Report: Over 2,700 Yezidi children lost parents to ISIS

DOHUK, Kurdistan Region— Some 2,700 Yezidi children have lost one or both parents to the Islamic State (ISIS) since 2014 after the militants overran their communities, according to a recent report compiled by the Kurdish Region.

The report says that nearly all of the children currently reside in camps across the region with no or limited professional treatment.

“We have called on the Kurdish government as well as international donors to take the issue of the orphan children seriously and come to their aid,” said Hadi Dobani at the office of the Yezidi Affairs, which was set up by the Kurdish government in the aftermath of ISIS offensive to assist the Yezidi victims.

The majority of the children, some 1,750 of them, have lost their fathers while nearly 470 have lost their mothers and another 350 children lost both their parents.

Dobani says that there are also over 220 children whose parents are still in ISIS captivity and therefore registered as having lost at least one of their parents.

According to the office, of the 6,255 Yezidis who were kidnapped in August 2014, 3,878 are still in ISIS captivity with nearly 1,800 of them being women and children.

The number of the Yezidis killed by the militants could be as high as 3,000 but no accurate data is available since many of the victim families have left Iraq and Kurdistan for Europe and it has been increasingly difficult to verify the number of fatalities.
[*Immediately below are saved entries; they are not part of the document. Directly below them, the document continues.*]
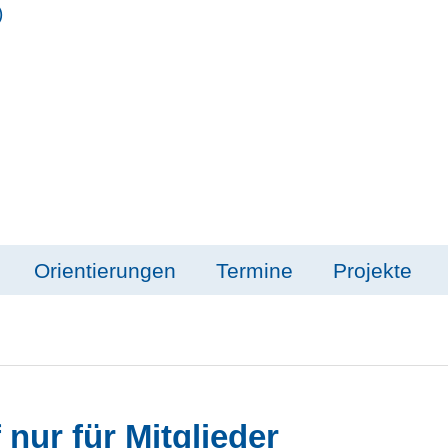
Orientierungen
Termine
Projekte
 nur für Mitglieder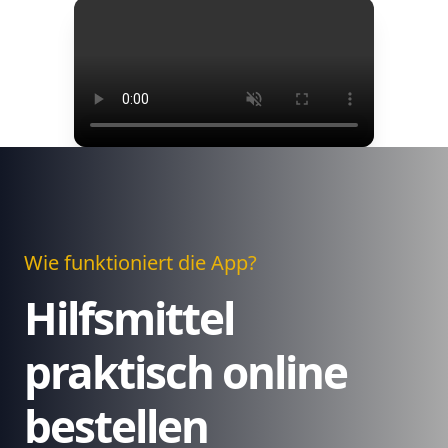
Wie funktioniert die App?
Hilfsmittel
praktisch online
bestellen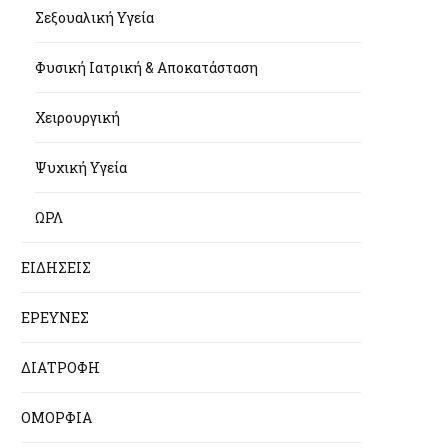
Σεξουαλική Υγεία
Φυσική Ιατρική & Αποκατάσταση
Χειρουργική
Ψυχική Υγεία
ΩΡΛ
ΕΙΔΗΣΕΙΣ
ΕΡΕΥΝΕΣ
ΔΙΑΤΡΟΦΗ
ΟΜΟΡΦΙΑ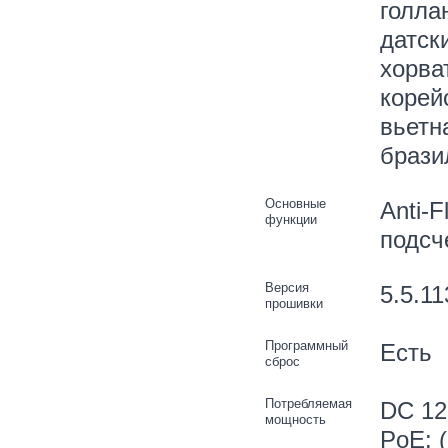
голла
датск
хорва
корей
вьетн
брази
Основные
Anti-F
функции
подсч
Версия
5.5.11
прошивки
Программный
Есть
сброс
Потребляемая
DC 12 
мощность
PoE: (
The Iraqi migration office in Erbil has announced that over 40,000 Yezidis have migrated to Europe since 2014.

“Nothing in the world could ever replace a father,” says Roukan, 11, who lost her father in August 2014 and lives now with her mother at a camp in Dohuk.

“I was only 9 and did not even get to know my father when he was killed,” she said.

Her mother, Noura, said that her smaller children constantly ask about their father and when he may come home, not understanding what had happened to their beloved father.

“I just hope that our captive cousins and relatives will be freed and come back and give us joy,” Noura said.